(Trecho extraído da obra: Sentença Penal e Dosimetria da Pena – Teoria e Prática – Cláudio Mendes Júnior)
O homem, ser gregário por natureza, vive em contínua interação com seus semelhantes num processo constante e dinâmico em que os conflitos necessariamente advêm como consequência das naturais discordâncias de posicionamentos nos diversos setores da vida e consequente tentativa de imposição ao próximo das medidas que a cada um parecem justas.
É inerente ao homem a ideia de punir para restabelecer a harmonia e a ordem eventualmente alteradas por ato de outrem. Seja no âmbito familiar, religioso, político ou social, o desvio das condutas tidas por padrão, desde sempre ensejou a aplicação de medidas correicionais.
Nos primórdios quando o homem ainda vivia em estado evolutivo comparável ao dos selvagens, as divergências humanas eram solucionadas caso a caso pelos próprios envolvidos na disputa, prevalecendo o status do mais forte em detrimento do mais fraco.
Era o estágio inicial da autotutela. Não havia ainda o Estado. Vigia a lei do mais forte. A vingança privada muito bem sintetizada na expressão “quem com ferro fere com ferro será ferido”, era o instrumento de solução das lides interindividuais. Em momento posterior passou-se da vingança privada na qual os instrumentos de punição e restabelecimento da normalidade alterada eram impostos caso a caso ao alvedrio do mais forte,
à coletiva ou pública1 onde paulatinamente o direito de aplicação de punições fora transplantado para o chefe do clã, ou tribo, formando-se assim, o embrião do que seria o sistema punitivo do Estado. Aquele membro do clã que cometesse alguma conduta discrepante do código de normas da comunidade sofreria as consequências do seu ato na medida em que estaria sujeito à imposição de penalidades, que variavam em quantidade e qualidade em cada núcleo humano. Neste momento ainda prevalece um estágio pré-civilizado, onde predominam imposições de ordem moral tais como os tabus e totens, diferenciando-se do sistema de autotutela anterior pela maior organização do infligimento da pena bem como pela transferência do poder de punir que sai das mãos do particular para encontrar ancoradouro e fundamento de validade na aceitação de toda a coletividade, abandonando o individualismo da vingança privada na qual a própria pena era escolhida e aquilatada pela vítima.
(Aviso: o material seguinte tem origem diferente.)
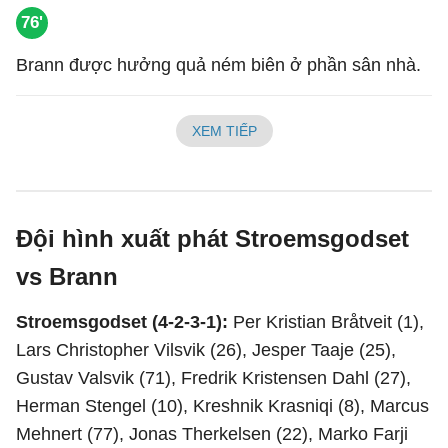
76'
Brann được hưởng quả ném biên ở phần sân nhà.
XEM TIẾP
Đội hình xuất phát Stroemsgodset
vs Brann
Stroemsgodset (4-2-3-1):
Per Kristian Bråtveit (1),
Lars Christopher Vilsvik (26), Jesper Taaje (25),
Gustav Valsvik (71), Fredrik Kristensen Dahl (27),
Herman Stengel (10), Kreshnik Krasniqi (8), Marcus
Mehnert (77), Jonas Therkelsen (22), Marko Farji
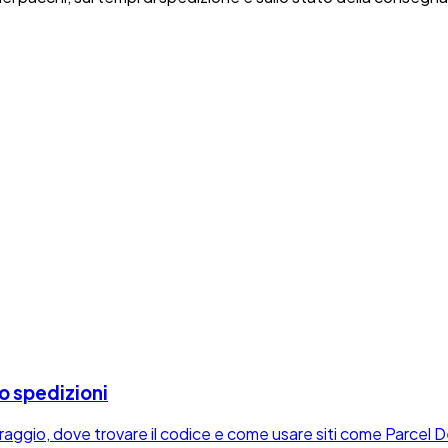
o spedizioni
toraggio, dove trovare il codice e come usare siti come Parcel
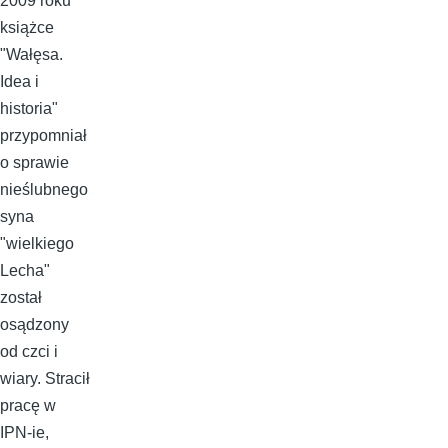
2009 roku
książce
"Wałęsa.
Idea i
historia"
przypomniał
o sprawie
nieślubnego
syna
"wielkiego
Lecha"
został
osądzony
od czci i
wiary. Stracił
pracę w
IPN-ie,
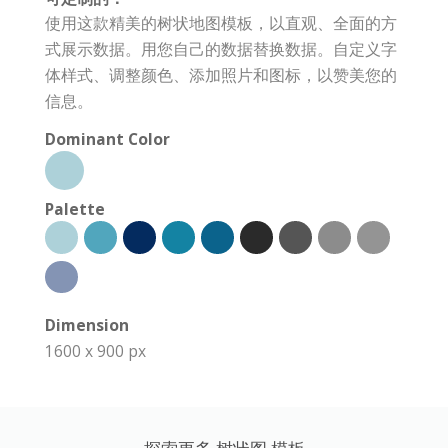
使用这款精美的树状地图模板，以直观、全面的方
式展示数据。用您自己的数据替换数据。自定义字
体样式、调整颜色、添加照片和图标，以赞美您的
信息。
Dominant Color
Palette
Dimension
1600 x 900 px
Era a vítima que imprimia o castigo e sua quantidade, não havendo qualquer segurança jurídica para o agressor punido nem qualquer preocupação com segurança jurídica sob o ponto de vista social; todos eram vítimas e carrascos em potencial, uns dos outros. Esse modelo de controle era caótico, anarquizado e desorganizado.
A história humana demonstra que onde há pessoa humana há sociedade e necessariamente haverá meios de contenção de condutas, sejam estes manejados pelos próprios atores da vida em sociedade, como o era na autotutela e no dente por dente, sejam por uma instituição adrede criada com este fim (Estado)2.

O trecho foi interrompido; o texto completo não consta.